The lines to copy are those with "втулка" in them. Pull each one from the entries below.

Segment Start: Given records

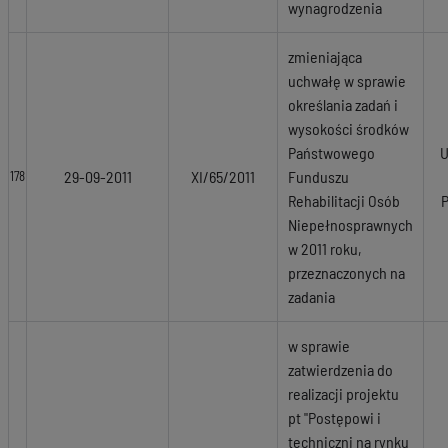
wynagrodzenia
zmieniająca
uchwałę w sprawie
określania zadań i
wysokości środków
Państwowego
U
29-09-2011
XI/65/2011
Funduszu
178
Rehabilitacji Osób
Niepełnosprawnych
w 2011 roku,
przeznaczonych na
zadania
w sprawie
zatwierdzenia do
realizacji projektu
pt "Postępowi i
techniczni na rynku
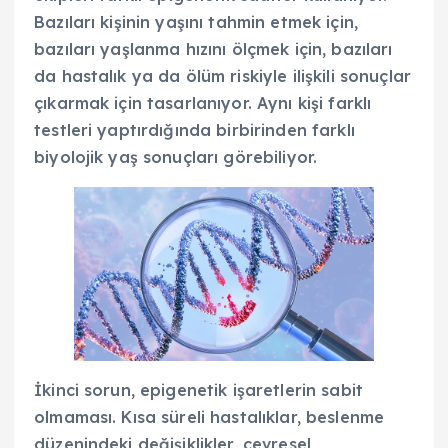
Bazıları kişinin yaşını tahmin etmek için,
bazıları yaşlanma hızını ölçmek için, bazıları
da hastalık ya da ölüm riskiyle ilişkili sonuçlar
çıkarmak için tasarlanıyor. Aynı kişi farklı
testleri yaptırdığında birbirinden farklı
biyolojik yaş sonuçları görebiliyor.
İkinci sorun, epigenetik işaretlerin sabit
olmaması. Kısa süreli hastalıklar, beslenme
düzenindeki değişiklikler, çevresel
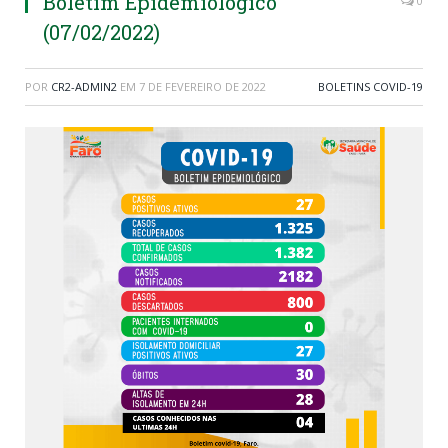
Boletim Epidemiológico
0
(07/02/2022)
POR
CR2-ADMIN2
EM
7 DE FEVEREIRO DE 2022
BOLETINS COVID-19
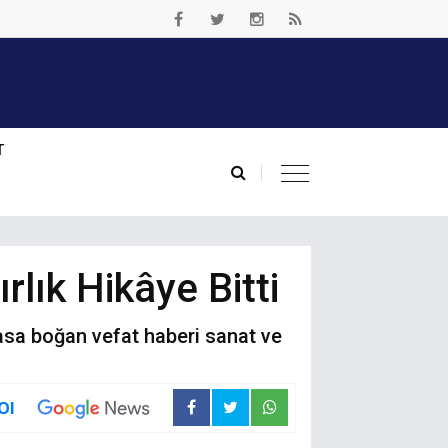
T
lık Hikâye Bitti
yasa boğan vefat haberi sanat ve
Ol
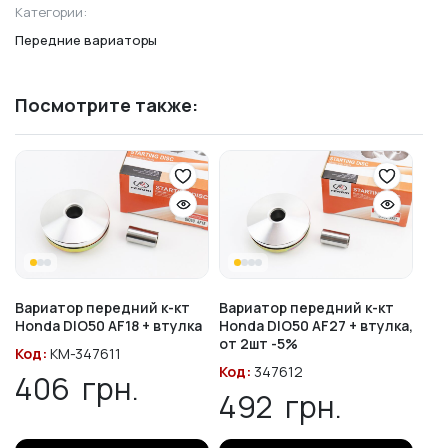
Категории:
Передние вариаторы
Посмотрите также:
Вариатор передний к-кт
Вариатор передний к-кт
Honda DIO50 AF18 + втулка
Honda DIO50 AF27 + втулка,
от 2шт -5%
Код:
KM-347611
Код:
347612
406
грн.
492
грн.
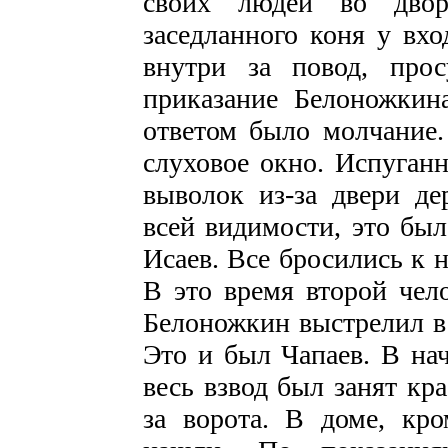
своих людей во двор
заседланного коня у вхо
внутри за повод, про
приказание Белоножкин
ответом было молчание.
слуховое окно. Испуган
выволок из-за двери де
всей видимости, это бы
Исаев. Все бросились к н
В это время второй чел
Белоножкин выстрелил в 
Это и был Чапаев. В нач
весь взвод был занят кр
за ворота. В доме, кр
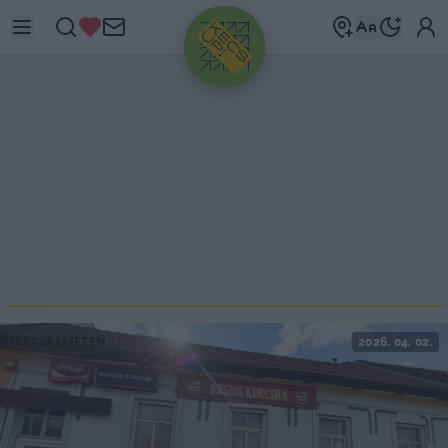
HIRDETÉS
KECSKEMÉTEN
2026. 04. 02.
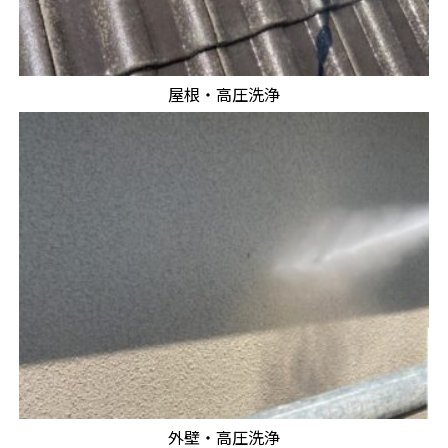
屋根・高圧洗浄
外壁・高圧洗浄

Segment End: Given records

» **Response below**
Honda DIO50 AF18 + втулка
Honda DIO50 AF27 + втулка,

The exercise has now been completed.